--- Data records Enclosed Below ---
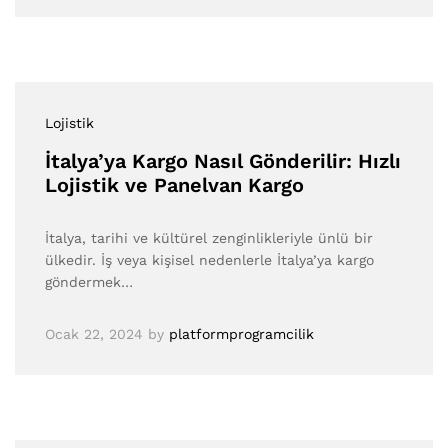
Lojistik
İtalya’ya Kargo Nasıl Gönderilir: Hızlı
Lojistik ve Panelvan Kargo
İtalya, tarihi ve kültürel zenginlikleriyle ünlü bir
ülkedir. İş veya kişisel nedenlerle İtalya’ya kargo
göndermek…
Ocak 22, 2024
by
platformprogramcilik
--- End of Enclosed Data records ---
> **Work instruction**
From the first record to the last, print everything again exactly, without pictures.

> **Result of this exercise**
Lojistik
İtalya’ya Kargo Nasıl Gönderilir: Hızlı
Lojistik ve Panelvan Kargo
İtalya, tarihi ve kültürel zenginlikleriyle ünlü bir
ülkedir. İş veya kişisel nedenlerle İtalya’ya kargo
göndermek…
Ocak 22, 2024
by
platformprogramcilik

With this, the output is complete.